Extracted material:
******

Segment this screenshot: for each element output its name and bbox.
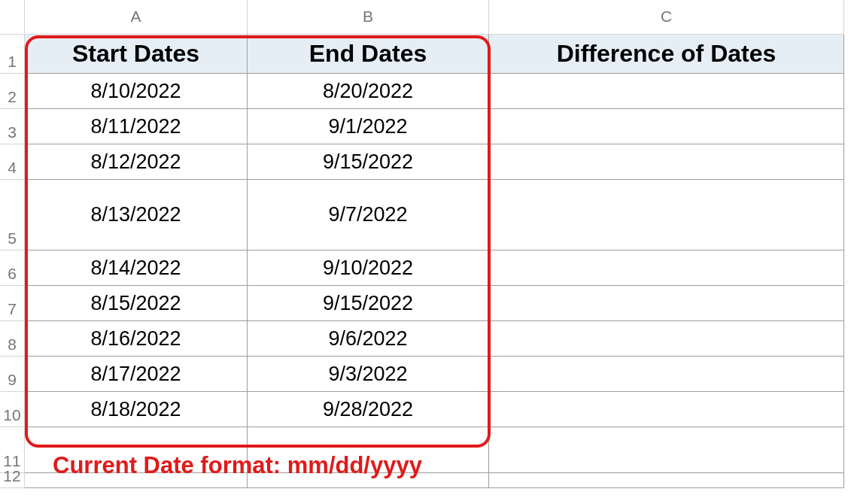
cell-b2[interactable]: 8/20/2022 <box>248 74 489 109</box>
cell-c12[interactable] <box>489 473 844 488</box>
cell-c4[interactable] <box>489 144 844 180</box>
row-header-2[interactable]: 2 <box>0 74 25 109</box>
cell-a4[interactable]: 8/12/2022 <box>25 144 248 180</box>
row-header-8[interactable]: 8 <box>0 321 25 357</box>
cell-a1[interactable]: Start Dates <box>25 35 248 74</box>
cell-b5[interactable]: 9/7/2022 <box>248 180 489 250</box>
spreadsheet-grid: A B C 1 2 3 4 5 6 7 8 9 10 11 12 Start D… <box>0 0 848 504</box>
cell-b4[interactable]: 9/15/2022 <box>248 144 489 180</box>
cell-b6[interactable]: 9/10/2022 <box>248 250 489 286</box>
cell-a8[interactable]: 8/16/2022 <box>25 321 248 357</box>
column-header-row: A B C <box>25 0 844 35</box>
row-header-6[interactable]: 6 <box>0 250 25 286</box>
cell-a3[interactable]: 8/11/2022 <box>25 109 248 144</box>
cell-c5[interactable] <box>489 180 844 250</box>
cell-c8[interactable] <box>489 321 844 357</box>
cell-c6[interactable] <box>489 250 844 286</box>
column-c: Difference of Dates <box>489 35 844 488</box>
cell-b11[interactable] <box>248 427 489 473</box>
column-header-a[interactable]: A <box>25 0 248 35</box>
cell-a9[interactable]: 8/17/2022 <box>25 357 248 392</box>
row-header-7[interactable]: 7 <box>0 286 25 321</box>
column-header-c[interactable]: C <box>489 0 844 35</box>
cell-b1[interactable]: End Dates <box>248 35 489 74</box>
cell-b7[interactable]: 9/15/2022 <box>248 286 489 321</box>
column-b: End Dates 8/20/2022 9/1/2022 9/15/2022 9… <box>248 35 489 488</box>
grid-body: 1 2 3 4 5 6 7 8 9 10 11 12 Start Dates 8… <box>0 35 844 488</box>
select-all-corner[interactable] <box>0 0 25 35</box>
cell-a2[interactable]: 8/10/2022 <box>25 74 248 109</box>
cell-b10[interactable]: 9/28/2022 <box>248 392 489 427</box>
cell-c3[interactable] <box>489 109 844 144</box>
cell-c7[interactable] <box>489 286 844 321</box>
row-header-5[interactable]: 5 <box>0 180 25 250</box>
row-header-column: 1 2 3 4 5 6 7 8 9 10 11 12 <box>0 35 25 488</box>
row-header-12[interactable]: 12 <box>0 473 25 488</box>
cell-a7[interactable]: 8/15/2022 <box>25 286 248 321</box>
cell-a11[interactable] <box>25 427 248 473</box>
row-header-1[interactable]: 1 <box>0 35 25 74</box>
cell-a6[interactable]: 8/14/2022 <box>25 250 248 286</box>
cell-b8[interactable]: 9/6/2022 <box>248 321 489 357</box>
row-header-4[interactable]: 4 <box>0 144 25 180</box>
cell-c11[interactable] <box>489 427 844 473</box>
row-header-3[interactable]: 3 <box>0 109 25 144</box>
cell-c1[interactable]: Difference of Dates <box>489 35 844 74</box>
column-header-b[interactable]: B <box>248 0 489 35</box>
cell-b12[interactable] <box>248 473 489 488</box>
cell-a12[interactable] <box>25 473 248 488</box>
cell-c10[interactable] <box>489 392 844 427</box>
cell-a10[interactable]: 8/18/2022 <box>25 392 248 427</box>
row-header-10[interactable]: 10 <box>0 392 25 427</box>
column-a: Start Dates 8/10/2022 8/11/2022 8/12/202… <box>25 35 248 488</box>
row-header-11[interactable]: 11 <box>0 427 25 473</box>
cell-b9[interactable]: 9/3/2022 <box>248 357 489 392</box>
cell-a5[interactable]: 8/13/2022 <box>25 180 248 250</box>
cell-c2[interactable] <box>489 74 844 109</box>
row-header-9[interactable]: 9 <box>0 357 25 392</box>
cell-c9[interactable] <box>489 357 844 392</box>
cell-b3[interactable]: 9/1/2022 <box>248 109 489 144</box>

******

What the task asks: For every line in the listing above that contains "Start", copy that line.

Solution for this exercise:
cell-a1[interactable]: Start Dates <box>25 35 248 74</box>
spreadsheet-grid: A B C 1 2 3 4 5 6 7 8 9 10 11 12 Start D… <box>0 0 848 504</box>
grid-body: 1 2 3 4 5 6 7 8 9 10 11 12 Start Dates 8… <box>0 35 844 488</box>
column-a: Start Dates 8/10/2022 8/11/2022 8/12/202… <box>25 35 248 488</box>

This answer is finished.